We would grab a pretty old picture frame and upon returning to Toledo, I'd take it apart and find hidden behind some awful landscape the missing copy of the Magna Charta or a love letter from George to Martha from Valley Forge or maybe Abe's hand-written first draft of the Gettysburg Address.
And the Smithsonian would cut us a check, and we'd be rich beyond all imagination.
It almost happened. Years ago, I tore apart an old frame, and trapped between layers of rotted matting was a yellowed, brittle page folded in half. My heart pounding, I carefully opened it to find a recipe for barley-lentil soup. At least it was old, if worthless. Sue made the soup, and it was fairly inedible, just to add insult to injury.
Anyway, it's one of the reasons I'm so jealous of Karl Kissner and his many cousins who will share in one of the great and unexpected hauls of all time. More than 100 years after his grandfather stashed a box of baseball cards in the attic of his house in nearby Defiance, Kissner and Company could cash in to the tune of $3 million.
Granted, this wasn't your typical box of bubble gum cards. There were no Rico Petrocelli rookie cards scattered about. It was a bunch of old dudes -- Honus Wagner, Cy Young, Ty Cobb and the like, some 700 cards. They were part of a rare set, mint condition, virtually untouched by human hands and undamaged.
Good for them. And bad for my dearly departed mother, as I am again reminded of a sad-but-true story. (I know just how much y'all enjoy these little yarns.)
Anyway, in late 1977 I reported for work at The Blade after a few years at the morning paper in Richmond. Sue stayed in Virginia to finish her teaching contract and sell our house, and because my mom was on her winter sojourn to Florida I temporarily moved back into my old bedroom in the old house.
What prompted me to open the attic door and go in search of my baseball card collection I have not a clue. But search I did … and search and search.
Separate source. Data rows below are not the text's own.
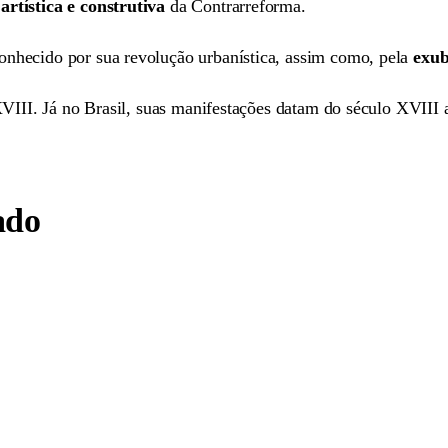
artística e construtiva
da Contrarreforma.
onhecido por sua revolução urbanística, assim como, pela
exub
VIII. Já no Brasil, suas manifestações datam do século XVIII 
ado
About mid-March, after the blizzard to end all Toledo blizzards, my mom resurfaced and I asked where she might have moved my baseball cards.
"The cards in all those old shoe boxes?" she asked. "Well, you're 25 years old. I figured you were through with them. I moved them into a garbage can."
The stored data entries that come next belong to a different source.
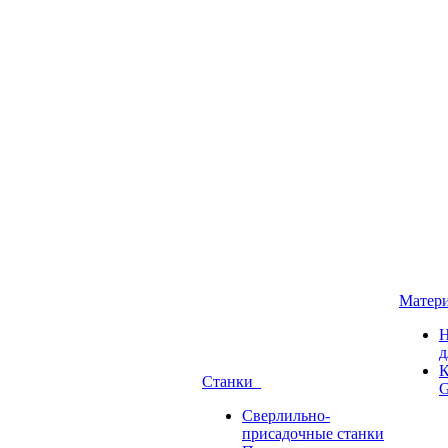
Матер
Н
д
К
Станки
G
Сверлильно-
присадочные станки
Man, did I scream. I told her those cards were worth hundreds, thousands of dollars. Every baseball card made between about 1958 and 1970, most in full sets, were in those boxes, plus older ones that I'd traded for and bought. There weren't any Honuses in there, for sure, but that Roberto Clemente rookie card was mint, and Al Kaline had signed one of his, and even Charlie "Paw Paw" Maxwell had to be worth something. Willie Mays … Mickey Mantle … Stan The Man … it's too painful even to this day to go on.
My mother, who was something of a trip, plopped another olive into the bottom of her glass, smiled and said, "Get over it."
I almost was, but then I heard about Carl Hench's stash in Defiance and what it was going to mean to his many grandkids. And now I'm back in mourning over the thought of all my precious cards long-ago decomposed at the bottom of a landfill.